The RA’s user interaction is fundamentally “prompt engineering as workflow design.” Each research process is decomposed into input fields and clear output layouts—tables, lists, or free-form text blocks—making AI contributions legible and directly comparable across sessions and domains. The protocol requires that, for example, research-dimension names are ≤3 tokens, that each context is named, and that definitions are succinct. This deterministic structuring not only standardizes output but lowers the cognitive barrier for task switching and cross-domain synthesis.

To instantiate a comparison:

1. User inserts the research problem and a set of contexts into the prompt template.
2. The LLM returns a table structured per the instructions.
3. Output can be copied into downstream tools for expert review, post-processing, or archival.

Human-in-the-loop control is inherent: the system provides only suggestions or raw tabular/comparative structure, leaving interpretation, further curation, or final judgment to the domain expert. This promotes transparency and mitigates over-reliance on automated outputs (Shamsabadi et al., 2024).

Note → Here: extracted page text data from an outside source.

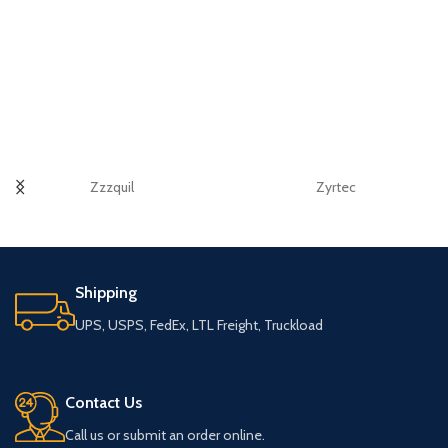
Zzzquil
Zyrtec
Shipping
UPS, USPS, FedEx, LTL Freight, Truckload
Contact Us
Call us or submit an order online.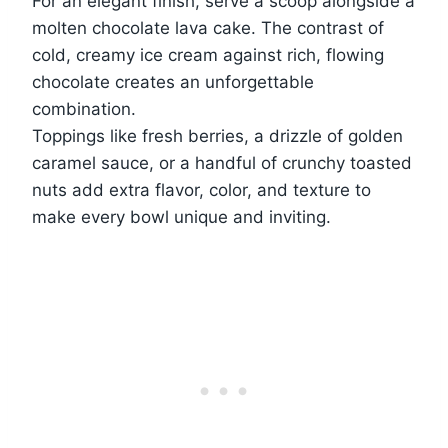
For an elegant finish, serve a scoop alongside a
molten chocolate lava cake. The contrast of
cold, creamy ice cream against rich, flowing
chocolate creates an unforgettable
combination.
Toppings like fresh berries, a drizzle of golden
caramel sauce, or a handful of crunchy toasted
nuts add extra flavor, color, and texture to
make every bowl unique and inviting.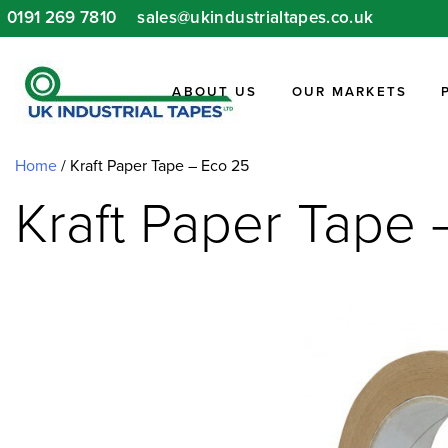
Skip
0191 269 7810
sales@ukindustrialtapes.co.uk
to
content
ABOUT US
OUR MARKETS
Home
/ Kraft Paper Tape – Eco 25
Kraft Paper Tape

3. Domain Agnosticism and Generalization

A defining property of the AI-Q Research Assistant architecture is generality: because it externalizes workflows as parameterized templates and offloads core reasoning or formatting to LLMs with sophisticated natural language processing, it supports application in any scientific discipline. The tool has been field-tested in Computer Science, Virology, and Climate Science, with outputs found to be comparable in fidelity and structure to those of domain experts.

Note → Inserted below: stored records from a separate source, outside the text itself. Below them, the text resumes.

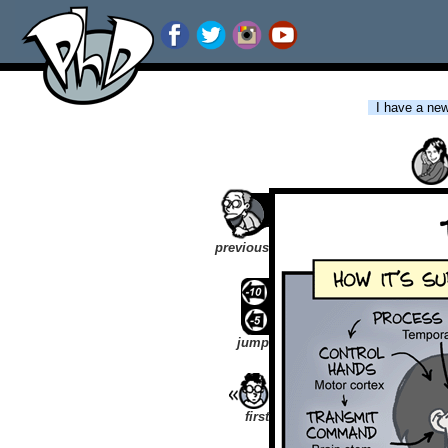
I have a new 
previous
jump
first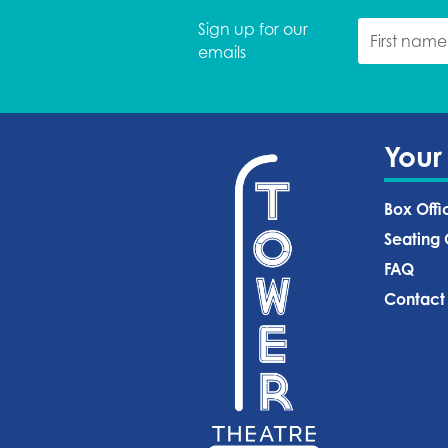
Sign up for our
emails
Your
Box Offi
Seating 
FAQ
Contact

Versatility is achieved by:

• Reliance on universal prompt-based interaction, abstracting away from discipline-specific logic
• Outputs designed to be modular and chainable, for both human and automated downstream processes
• Neutrality of outcome formatting (tabular, text, list, definition) for easy integration into manuscripts, reviews, or databases

This enables integrative research comparisons, topic exploration, and cross-disciplinary grant preparation without special retraining or domain-specific engineering (Shamsabadi et al., 2024).

4. Technical Implementation and Prompt Engineering

The Research Assistant encapsulates its logic in a deterministic function (see pseudocode above), which reveals several key principles of practical AI-Q tool design:

• Separation of Template Construction and Model Execution: By decoupling prompt assembly from LLM inference, the system ensures repeatability and auditability.
• Instruction Templating and Output Constraints: Each task template precisely defines input slots, output schema, and length constraints (dimension name ≤3 tokens).
• Explicit Placeholders and Copy-Paste Workflow: The template is designed so that any researcher can instantiate it locally before pasting into the target LLM interface, facilitating workflow reproducibility.
• Modularity: Additional research tasks are easily added as new prompts/templates, promoting extensibility.

Such prompt-assembly functions (cf. buildComparisonPrompt) position the Research Assistant as a generator of high-entropy, low-ambiguity LLM inputs, maximizing output determinism and lowering annotation or review overhead.

5. Evaluation, Limitations, and Cross-Disciplinary Applicability

Evaluation in (Shamsabadi et al., 2024) demonstrates parity between outputs generated by domain experts and those produced via the RA tool for identical research tasks. Outputs in Computer Science, Virology, and Climate Science were used as benchmarks. The method is not domain-locked and supports any discipline admitting comparative or tabular analysis.

Limitations, as described, include reliance on the sophistication of the backing LLM (e.g., ChatGPT, Gemini) for natural language understanding and table generation. No mention is made of automated evaluation metrics, so human review remains the principal validation step—consistent with the assistant's “suggest, don’t decide” ethos.

Template-based prompt engineering, as illustrated in the provided pseudocode and workflow, is the core innovation. This design enables transparent, auditable, FAIR (Findable, Accessible, Interoperable, Reusable) research assistance that is extensible and discipline-agnostic (Shamsabadi et al., 2024).